I'm trying to understand intuitively why the peak reflected light from a thin-film decreases in wavelength with increasing angles. To me, it seems it should be the opposite. I know the peak reflectance is given by the equation $2nd\cos(\beta)=(m-1/2)\lambda$, where beta is the angle of the refracted ray in the film. Increasing angle of incidence, will decrease beta from 1, which causes the decrease in peak wavelength.
However, I'm trying to understand this from the perspective of how the optical path length in the film changes. When the angle of incidence increases, then the optical path length will also increase. Shouldn't this mean that the peak wavelength would increase? For the bottom reflected wave to be in phase with the top reflected wave (shifted by $\lambda/2$), the optical path difference must equal $\lambda/4$.
If we imagine the thin-film to be 100 nm thick, refractive index of 2, originally it will have a peak at reflectance of $100 \times 2 \times 4=800$ nm.

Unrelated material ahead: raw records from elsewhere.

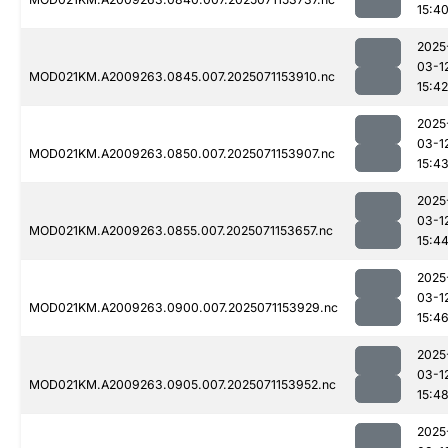
15:4
2025
03-1
MOD021KM.A2009263.0845.007.2025071153910.nc
15:42
2025
03-1
MOD021KM.A2009263.0850.007.2025071153907.nc
15:4
2025
03-1
MOD021KM.A2009263.0855.007.2025071153657.nc
15:4
2025
03-1
MOD021KM.A2009263.0900.007.2025071153929.nc
15:4
2025
03-1
MOD021KM.A2009263.0905.007.2025071153952.nc
15:4
2025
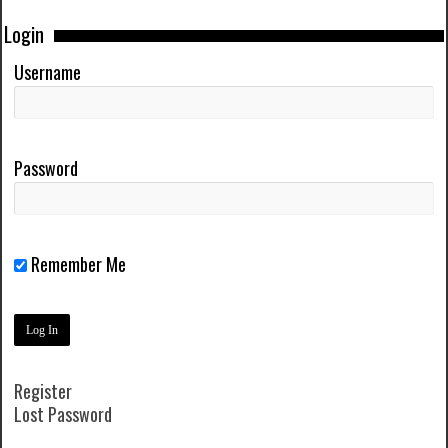
Login
Username
Password
Remember Me
Register
Lost Password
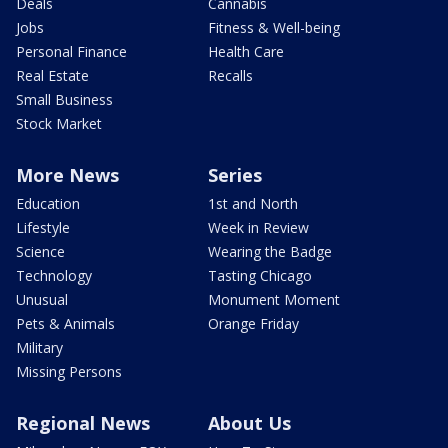
Deals
Cannabis
Jobs
Fitness & Well-being
Personal Finance
Health Care
Real Estate
Recalls
Small Business
Stock Market
More News
Series
Education
1st and North
Lifestyle
Week in Review
Science
Wearing the Badge
Technology
Tasting Chicago
Unusual
Monument Moment
Pets & Animals
Orange Friday
Military
Missing Persons
Regional News
About Us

When we increase incidence, say the distance is now 120 nm, thus $120 \times 2 \times 4 = 960$ nm.
This is clearly wrong, because the correct equation tells me wavelength will decrease. In the figure below, you can see how peak moves to shorter wavelength with increasing angle of incidence (from S Kinoshita et al 2008 Rep. Prog. Phys.71 07640) But I don't understand why my reasoning gives the wrong answer?